Natural & Organic Living for Your Pet

By none

Natural & Organic Living for Your Pet pet care food for cats food for dogs dog food cat food brands health probiotics omega 3s omega 3 fatty acids

There's no doubt Americans are trying to live a more natural or organic life. Almost three-quarters of Americans buy at least some organic products, and 31 percent increased organics purchases between 2008 and 2009, according to the 2009 U.S. Families' Organic Attitudes and Belief Study. Interest in natural and organic pet care has also been growing slowly but steadily in recent years, as pet owners begin to realize, the things that are bad for humans are also bad for animals.

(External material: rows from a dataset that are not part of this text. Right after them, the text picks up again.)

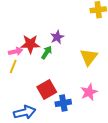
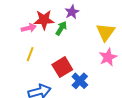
yellow line: (13, 67) -> (30, 54), moved
pink star: (89, 92) -> (108, 57), moved
blue cross: (63, 103) -> (80, 81), turned -35

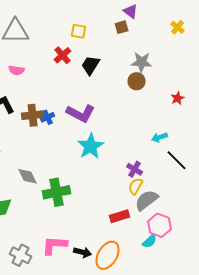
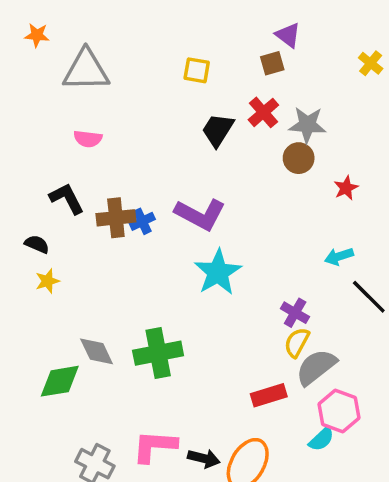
red cross: (63, 55) -> (263, 112), moved
red star: (178, 98) -> (346, 188), moved
gray diamond: (28, 176) -> (97, 351), moved

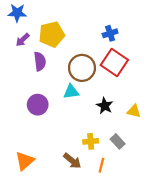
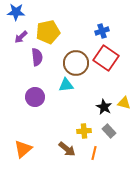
black star: (105, 106) -> (104, 107), moved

Diet plays a crucial role in your pet's health. Most manufactured pet foods are made with preservatives such as sulfites, which are not good for overall health. Organic and natural pet foods are increasingly available, but there are some things to know before you shop. There is no USDA standard for "natural" foods, so be cautious about pet foods claiming to be natural. Also, pet foods are fortified with essential nutrients that are not always found naturally in the food ingredients, so they can't be 100 percent organic according to USDA rules.

Manufactured pet foods have come under great scrutiny in the past few years. Studies published in 2002 and 2004 also linked Bisphenol-A in the lining of pet food cans with hyperthyroidism in cats, a leading cause of illness in mature cats. More recently, pet food manufacturers voluntarily recalled more than 100 cat and dog food brands in 2007 after animals developed kidney failure as a result of melamine contamination.

Homemade food made with natural and organic ingredients may be the healthiest alternative for your dog or cat. It's best to consult with your veterinarian about homemade pet foods, as dietary requirements will vary depending on your pet's health and species—cats, for example, require the amino acid taurine, which is found naturally in fish, but too much fish could lead to elevated mercury levels.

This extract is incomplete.